From: Manu Sporny <msporny@digitalbazaar.com>
Date: Fri, 21 Dec 2012 23:54:31 -0500
Message-ID: <50D53D07.9090902@digitalbazaar.com>
To: Sebastian Heath <sebastian.heath@gmail.com>
CC: RDFa WG <public-rdfa-wg@w3.org>
On 12/20/2012 05:39 PM, Sebastian Heath wrote:
> My issue is that the '<i>' element has been dropped out. I guess
> this is because the original XMLLitteral is being co-erced into a
> plain string. If that's the explanation, I think that is the
> incorrect default behavior. I understand that I can add an @datatype,
> but that will make my markup very messy. Particularly as I've chosen
> a simple case. There are lots of places where I want to preserve the
> markup in @property as that markup communicates important aspects of
> the data. Again, the underlying data is an XML literal and I suggest
> that the default behavior should be to preserve that when distilling
> RDFa in XHTML contexts.
> It is possible that such preservation of markup should only be 
> defined for RDFa in (X)HTML(5). Again, why destroy good structured 
> information in a host-language context?

Hi Sebastian,

Yes, we debated this for a very long time in the XHTML+RDFa 1.0 days
(between 2006-2008) and came to the same conclusion you did - that any
markup should be preserved if found.

As it turns out, that was exactly the wrong decision to make. When we
did a post-REC analysis on how XHTML+RDFa 1.0 was being used in the
wild, we found many, many examples on the Web where people were
expressing strings with markup that they never intended to express. That
is, simple things like dc:title contained a slew of XHTML markup. Even
worse, something simple like "Foo <i>Bar</i>" would expand into a
gigantic string if there were lots of RDFa prefix declarations in the
document (because all xmlns: definitions need to be preserved in
XMLLiterals in RDFa to ensure the snippet stays well-formed.
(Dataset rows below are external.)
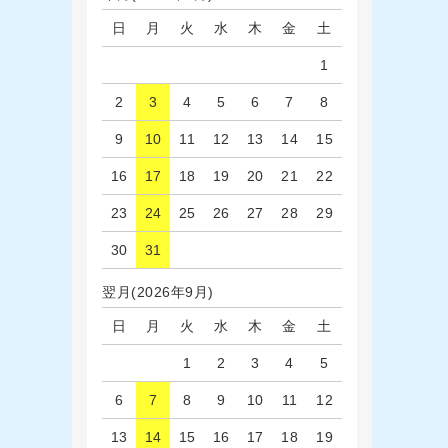
日
月
火
水
木
金
土
1
2
3
4
5
6
7
8
9
10
11
12
13
14
15
16
17
18
19
20
21
22
23
24
25
26
27
28
29
30
31
翌月(2026年9月)
日
月
火
水
木
金
土
1
2
3
4
5
6
7
8
9
10
11
12
13
14
15
16
17
18
19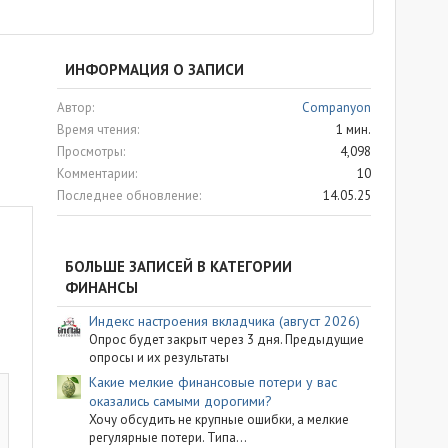
ИНФОРМАЦИЯ О ЗАПИСИ
Автор
Companyon
Время чтения
1 мин.
Просмотры
4,098
Комментарии
10
Последнее обновление
14.05.25
БОЛЬШЕ ЗАПИСЕЙ В КАТЕГОРИИ
ФИНАНСЫ
Индекс настроения вкладчика (август 2026)
Опрос будет закрыт через 3 дня. Предыдущие
опросы и их результаты
Какие мелкие финансовые потери у вас
оказались самыми дорогими?
Хочу обсудить не крупные ошибки, а мелкие
регулярные потери. Типа...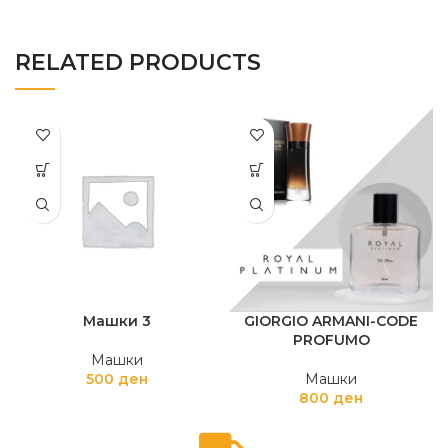
RELATED PRODUCTS
Машки 3
GIORGIO ARMANI-CODE
PROFUMO
Машки
500
ден
Машки
800
ден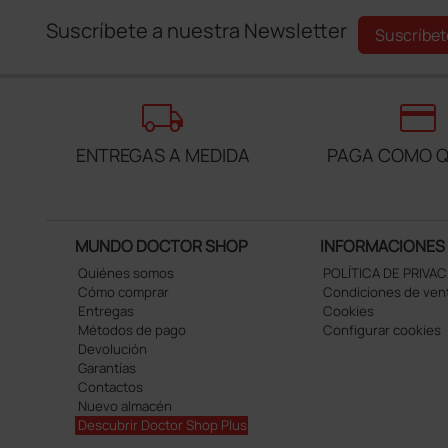
Suscríbete a nuestra Newsletter
Suscríbet
local_shipping
credit_card
ENTREGAS A MEDIDA
PAGA COMO Q
MUNDO DOCTOR SHOP
INFORMACIONES
Quiénes somos
POLÍTICA DE PRIVA
Cómo comprar
Condiciones de ven
Entregas
Cookies
Métodos de pago
Configurar cookies
Devolución
Garantías
Contactos
Nuevo almacén
Descubrir Doctor Shop Plus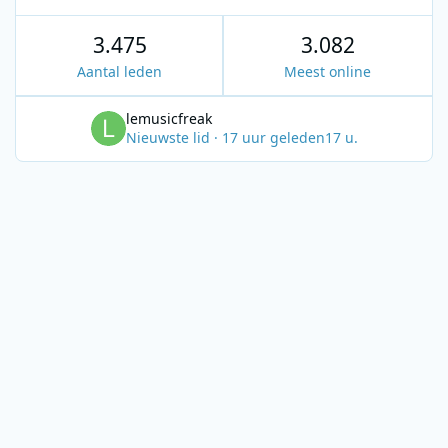
3.475
3.082
Aantal leden
Meest online
lemusicfreak
Nieuwste lid
·
17 uur geleden
17 u.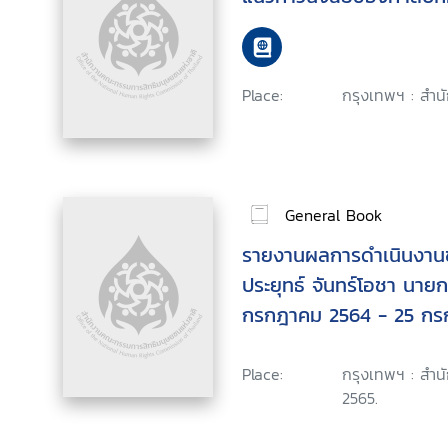
Place:
กรุงเทพฯ : สำ
General Book
รายงานผลการดำเนินงาน
ประยุทธ์ จันทร์โอชา นายกร
กรกฎาคม 2564 - 25 กร
Place:
กรุงเทพฯ : สำน
2565.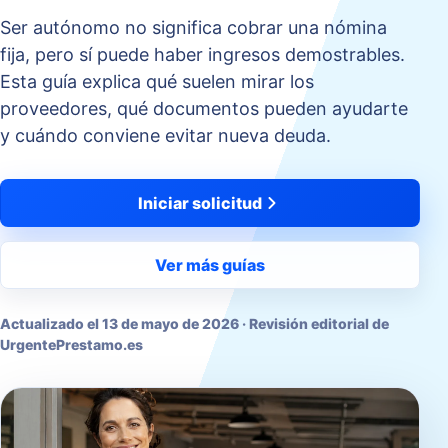
Ser autónomo no significa cobrar una nómina
fija, pero sí puede haber ingresos demostrables.
Esta guía explica qué suelen mirar los
proveedores, qué documentos pueden ayudarte
y cuándo conviene evitar nueva deuda.
Iniciar solicitud
Ver más guías
Actualizado el
13 de mayo de 2026
· Revisión editorial de
UrgentePrestamo.es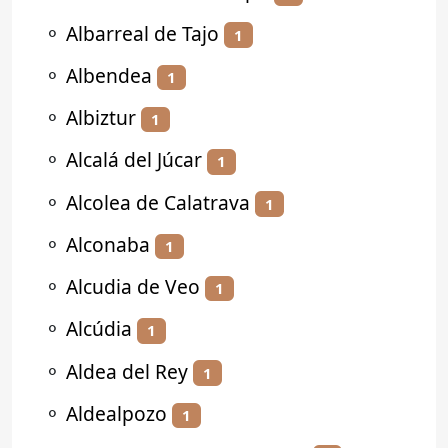
⚬
Albarreal de Tajo
1
⚬
Albendea
1
⚬
Albiztur
1
⚬
Alcalá del Júcar
1
⚬
Alcolea de Calatrava
1
⚬
Alconaba
1
⚬
Alcudia de Veo
1
⚬
Alcúdia
1
⚬
Aldea del Rey
1
⚬
Aldealpozo
1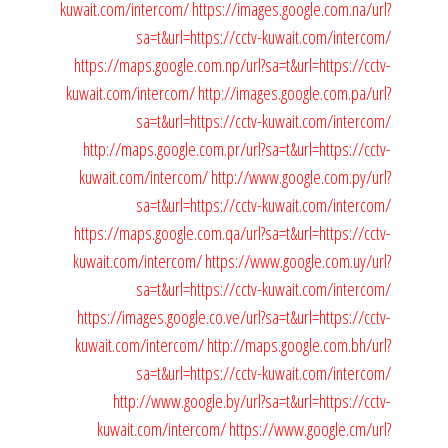
kuwait.com/intercom/
https://images.google.com.na/url?
sa=t&url=https://cctv-kuwait.com/intercom/
https://maps.google.com.np/url?sa=t&url=https://cctv-
kuwait.com/intercom/
http://images.google.com.pa/url?
sa=t&url=https://cctv-kuwait.com/intercom/
http://maps.google.com.pr/url?sa=t&url=https://cctv-
kuwait.com/intercom/
http://www.google.com.py/url?
sa=t&url=https://cctv-kuwait.com/intercom/
https://maps.google.com.qa/url?sa=t&url=https://cctv-
kuwait.com/intercom/
https://www.google.com.uy/url?
sa=t&url=https://cctv-kuwait.com/intercom/
https://images.google.co.ve/url?sa=t&url=https://cctv-
kuwait.com/intercom/
http://maps.google.com.bh/url?
sa=t&url=https://cctv-kuwait.com/intercom/
http://www.google.by/url?sa=t&url=https://cctv-
kuwait.com/intercom/
https://www.google.cm/url?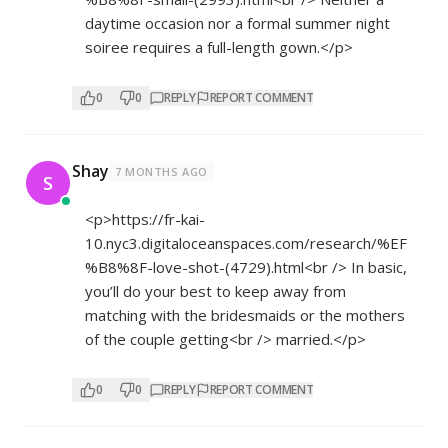
daytime occasion nor a formal summer night
soiree requires a full-length gown.</p>
0
0
REPLY
REPORT COMMENT
Shay
7 MONTHS AGO
S
<p>
https://fr-kai-
10.nyc3.digitaloceanspaces.com/research/%EF
%B8%8F-love-shot-(4729).html<br
/> In basic,
you’ll do your best to keep away from
matching with the bridesmaids or the mothers
of the couple getting<br /> married.</p>
0
0
REPLY
REPORT COMMENT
So, we reversed the decision for RDFa 1.1 and made the processor strip
out markup if found:


As you stated, in XHTML+RDFa 1.1 you can continue to preserve markup if
you add datatype="rdf:XMLLiteral" to the element containing the
@property attribute and the markup you want to preserve.

If you want the XHTML+RDFa 1.0 default behavior of preserving markup,
you can force the processor into XHTML+RDFa 1.0 mode by adding a
version="XHTML+RDFa 1.0" on the HTML element of the document. You can
also set it by declaring the XHTML+RDFa 1.0 DTD at the top of the document.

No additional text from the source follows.